Purbaya Inginkan Pajak Penghasilan di Marketplace Diterapkan Saat Pertumbuhan Ekonomi 6 Persen

Rabu, 28 Januari 2026 - Alwan Ridha Ramdani

MerahPutih.com - Pemerintah telah mengeluarkan Peraturan Menteri Keuangan (PMK) Nomor 37 Tahun 2025. Di mana, Direktorat Jenderal Pajak berwenang menunjuk lokapasar atau pasar online sebagai Penyelenggara Perdagangan Melalui Sistem Elektronik (PPMSE) untuk memungut pajak dari pedagang.

Besaran PPh 22 yang dipungut, yaitu sebesar 0,5 persen dari omzet bruto yang diterima pedagang dalam setahun. Pungutan itu di luar pajak pertambahan nilai (PPN) dan pajak penjualan atas barang mewah (PPnBM).

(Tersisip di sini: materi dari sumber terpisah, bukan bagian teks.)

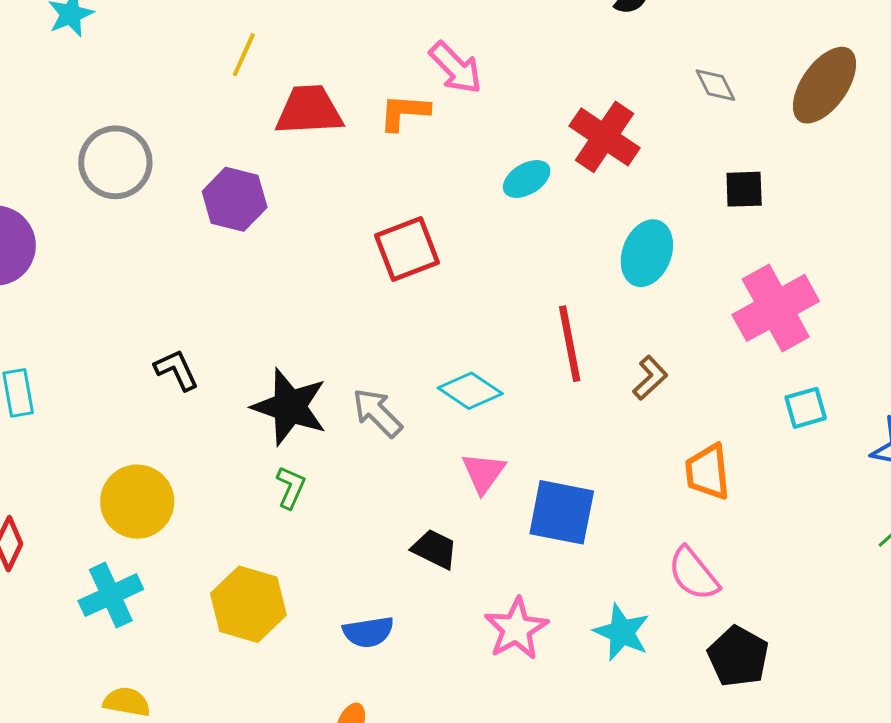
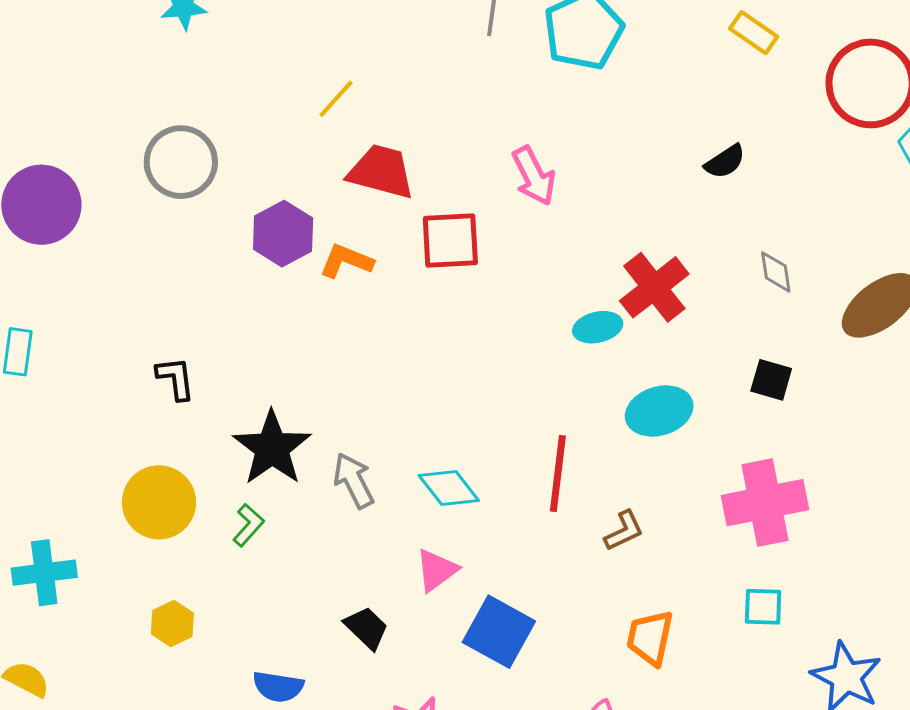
orange L-shape: (404, 112) -> (346, 261), moved
cyan ellipse: (527, 179) -> (598, 327), moved
red square: (407, 249) -> (450, 241), moved
cyan ellipse: (647, 253) -> (659, 411), turned 34
yellow circle: (137, 502) -> (159, 502), moved
yellow hexagon: (248, 604) -> (172, 623), size x0.6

Adapun pedagang yang menjadi sasaran kebijakan ini adalah yang memiliki omzet di atas Rp 500 juta, dibuktikan dengan surat pernyataan baru yang disampaikan ke lokapasar tertunjuk.

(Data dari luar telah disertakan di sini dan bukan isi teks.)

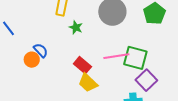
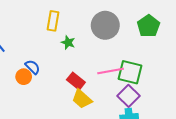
purple square: (146, 80) -> (129, 96), moved

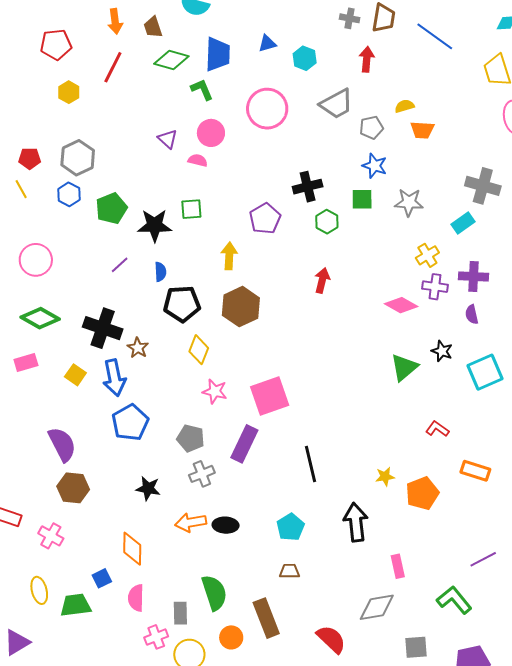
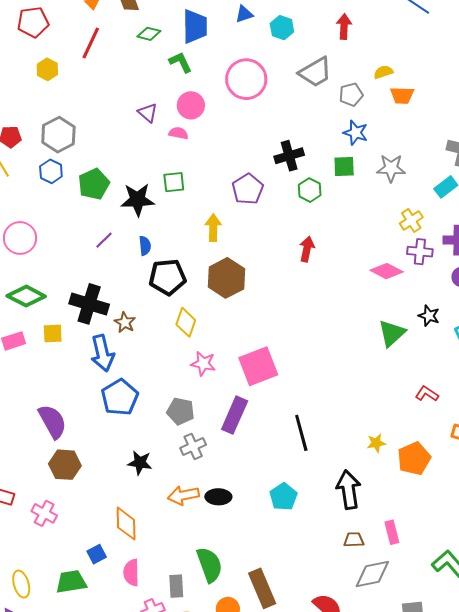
green diamond: (171, 60) -> (149, 34), size x0.7
yellow square: (75, 375) -> (53, 333), moved, turned -35
brown trapezoid: (289, 571) -> (354, 540), moved
yellow ellipse: (39, 590) -> (21, 584), moved

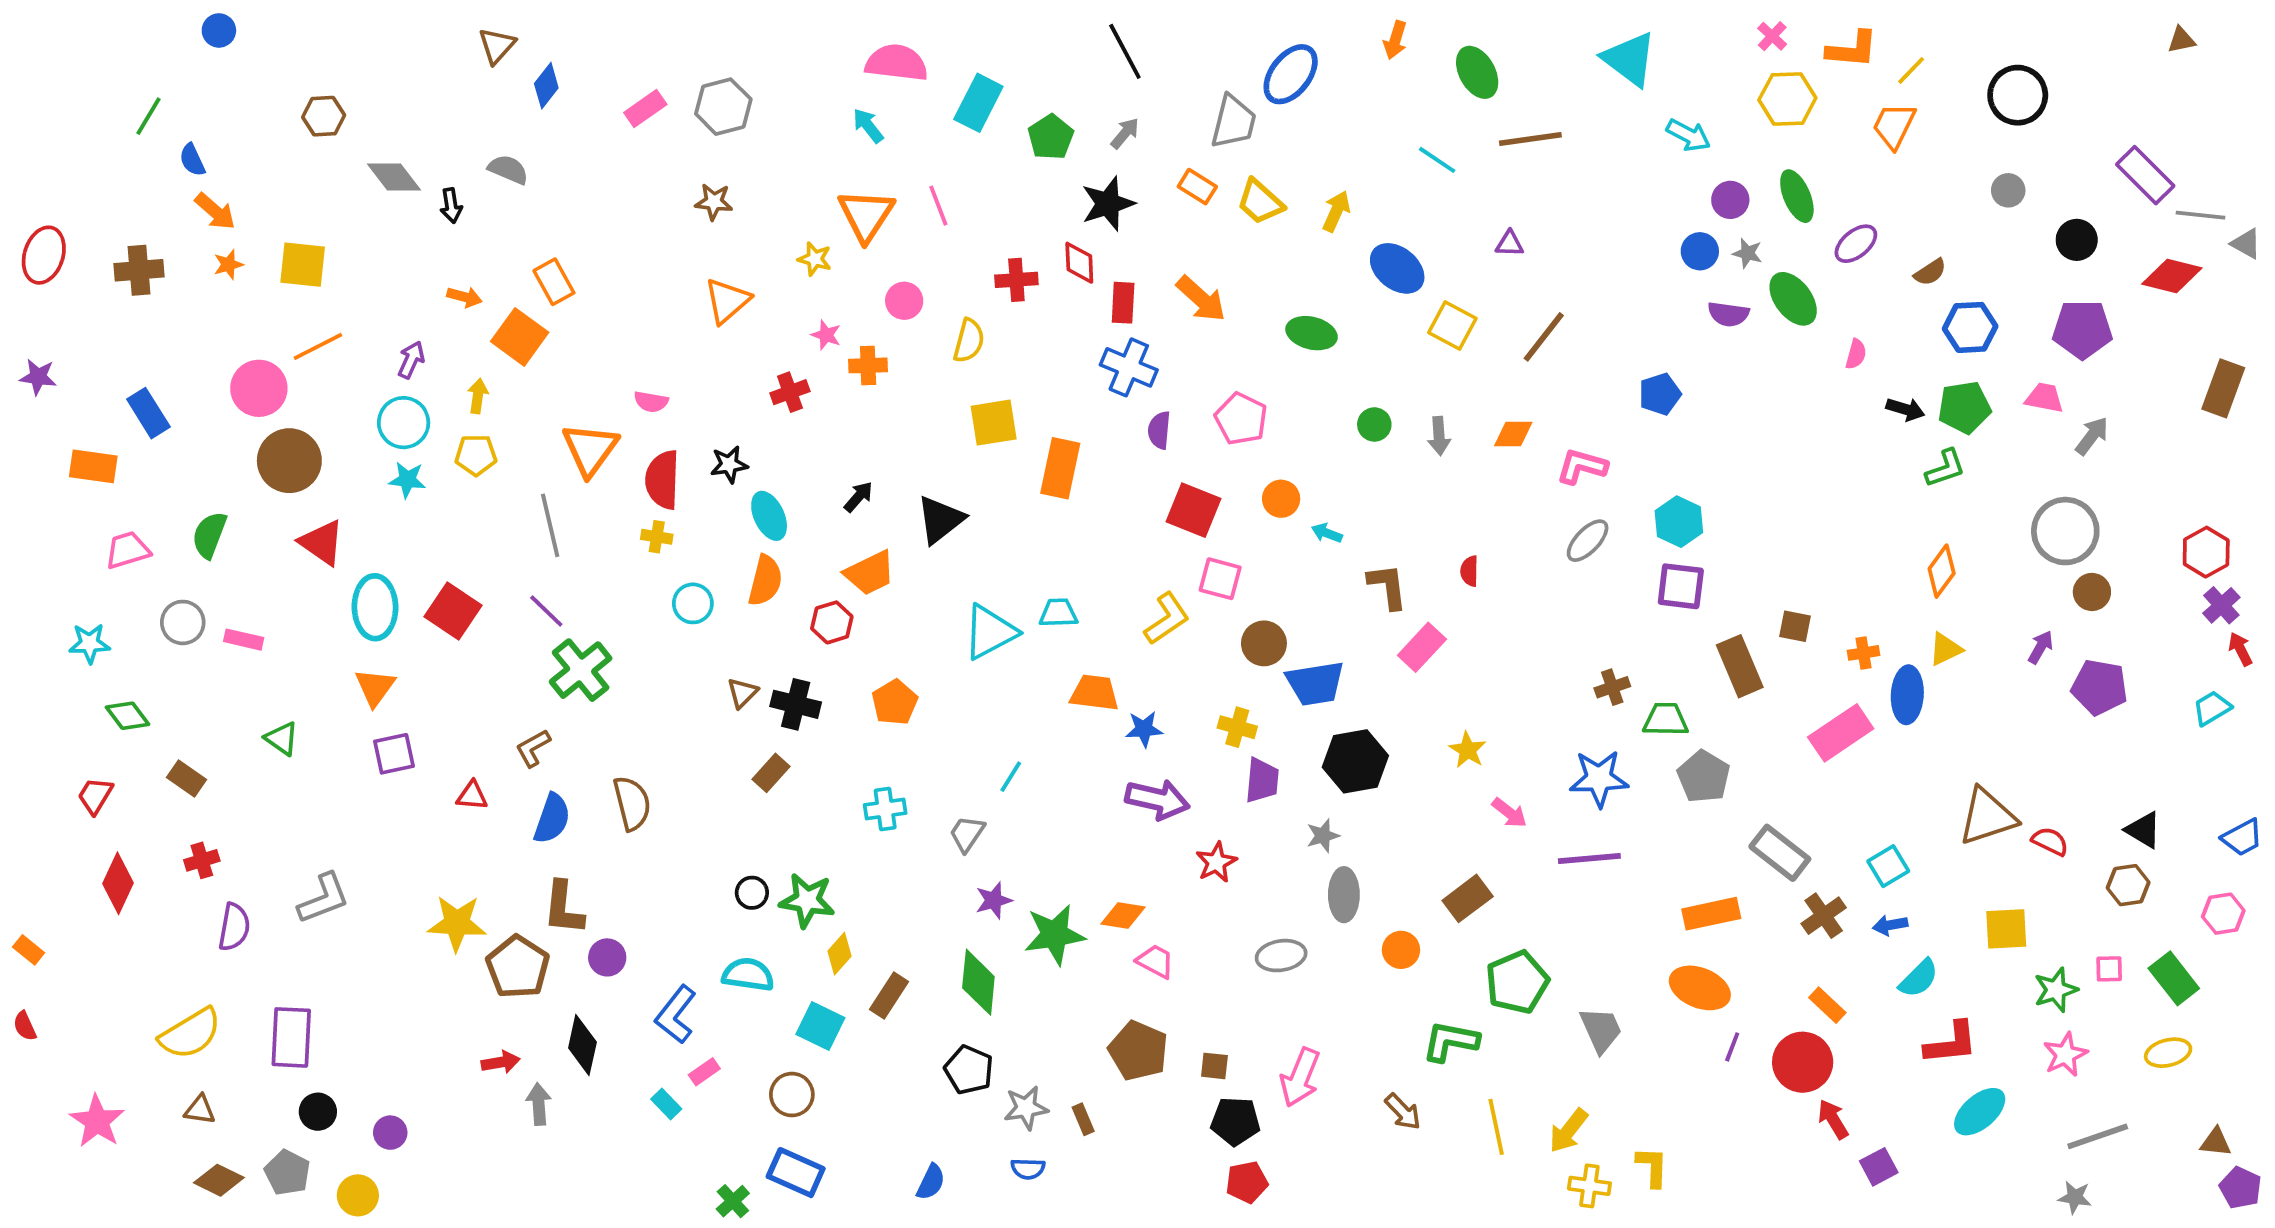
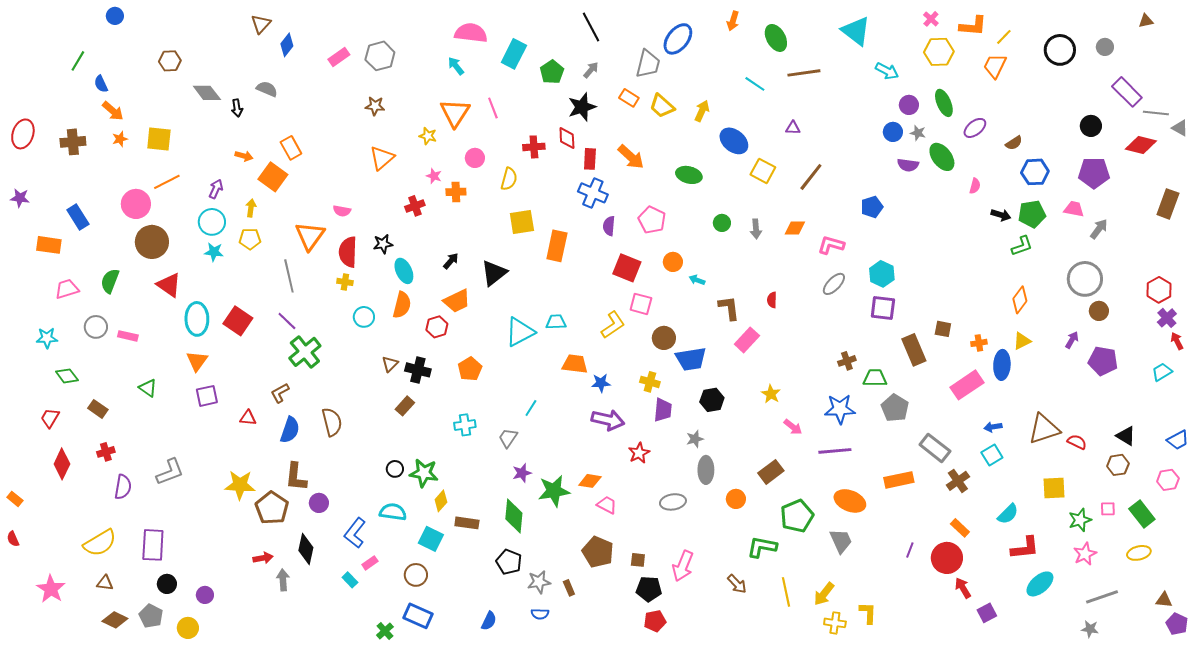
gray circle: (2008, 190) -> (1105, 47), moved
black hexagon: (1355, 761) -> (712, 400), size x0.7
blue arrow: (1890, 925) -> (993, 427), moved
orange ellipse: (1700, 988) -> (850, 501), moved
brown rectangle: (889, 996) -> (467, 523), turned 65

Sedangkan pedagang yang memiliki omzet di bawah Rp 500 juta terbebas dari pungutan ini. Pengecualian juga berlaku untuk sejumlah transaksi lain, seperti layanan ekspedisi dan transportasi daring (ojek online atau ojol), penjual pulsa, hingga perdagangan emas.

Baca juga:

Menkeu Purbaya Minta Bantuan Menko Polkam, TNI-Polisi Disuruh Lawan Beking

Namun, Menteri Keuangan (Menkeu), Purbaya Yudhi Sadewa memastikan belum berencana menerapkan pemungutan pajak penghasilan (PPh) 22 oleh lokapasar (marketplace) terhadap pedagang daring dalam waktu dekat.

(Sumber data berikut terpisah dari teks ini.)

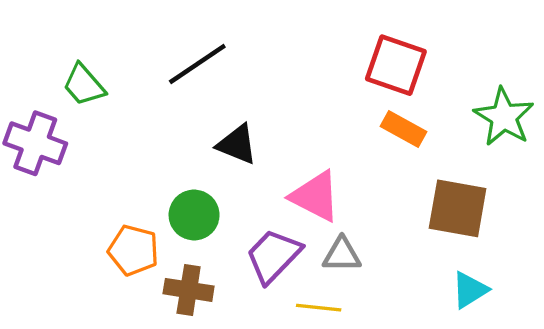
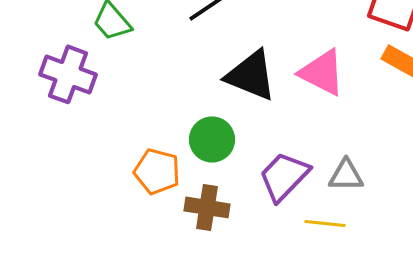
black triangle: (237, 144) -> (251, 75), size x1.4
pink triangle: (315, 196) -> (322, 72), moved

Purbaya masih mempertahankan pendiriannya untuk menerapkan pajak baru ketika perekonomian nasional telah mencetak pertumbuhan 6 persen.

“Kita lihat seperti apa pertumbuhan ekonomi kita. Kalau triwulan II (pertumbuhan) sudah 6 persen atau lebih, ya kami kenakan (PPh atas penghasilan pedagang daring). Kalau belum, ya tidak dikenakan,” ujar Purbaya.

Ia menjelaskan pertimbangan utamanya saat ini adalah kesiapan masyarakat dan pelaku usaha dalam membayar pajak.

Sebab, bila wajib pajak belum memiliki kemampuan membayar pajak yang memadai, penambahan tarif pajak dikhawatirkan dapat mengancam daya beli masyarakat, yang berujung berdampak pada kinerja perekonomian nasional.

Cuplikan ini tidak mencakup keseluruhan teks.